Engineering Contradictions & Design Principles
Engineering Contradiction Analysis
1Device complexity
If a single image in the visible spectrum is used for biometric recognition, then the system is simple to implement, but it is susceptible to fraud and cannot detect new fraud techniques
Solution Approach 1:
The patent transitions from analyzing images in a single wavelength dimension (visible spectrum) to multiple wavelength dimensions (visible and infrared). This dimensional expansion enables the system to capture different physiological characteristics of authentic versus fraudulent subjects, thereby improving fraud detection capability without significantly increasing system complexity
Solution Approach 2:
The patent changes the spectral parameter by acquiring images in different wavelength bands (visible and infrared).

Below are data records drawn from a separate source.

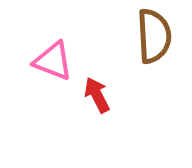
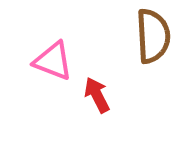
brown semicircle: moved 1 px left
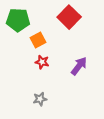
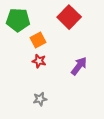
red star: moved 3 px left, 1 px up
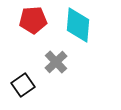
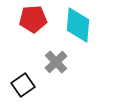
red pentagon: moved 1 px up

This parameter change allows the system to exploit the different optical properties of real human tissue versus fraudulent materials (such as masks or photographs), enabling detection of previously undetectable fraud techniques
2Reliability
If multiple wavelength bands are used for fraud detection, then fraud detection capability is improved, but the system becomes more complex
Solution Approach 1:
The patent employs a unified neural network architecture that processes both visible and infrared images simultaneously. This multi-functional system performs both authentication and fraud detection using a single model, rather than requiring separate systems for each wavelength band, thereby managing complexity while maintaining improved detection capability
Solution Approach 2:
The patent merges the processing of visible and infrared images into a single joint learning framework. By combining the information from multiple wavelength bands within one neural network, the system achieves better fraud detection than separate systems would, while avoiding the complexity of coordinating multiple independent systems
3Measurement precision
If classifiers are trained on known fraud techniques and poses, then they perform well on training data, but their results are unpredictable when confronted with new poses, expressions, or fraud technology
Solution Approach 1:
The patent performs preliminary action by training the neural network on a diverse dataset that includes multiple poses, expressions, and fraud techniques before deployment. This pre-training with varied data enables the system to generalize better to unseen fraud techniques and poses, improving adaptability while maintaining reasonable accuracy on known patterns
Data Source
AI summary
A method for determining fraud in a biometric recognition system including obtaining a first image of a region of interest of a subject in a first wavelength band; obtaining a second image of the region of interest of the subject in a second wavelength band; encoding the first image by means of a first neural encoder, to obtain a first vector representation of the first image; encoding the second image by means of a second neural encoder, to obtain a second vector representation of the second image; computing a measure of similarity between the first vector representation and the second vector representation; and determining a fraud if the similarity measure is below a predefined threshold.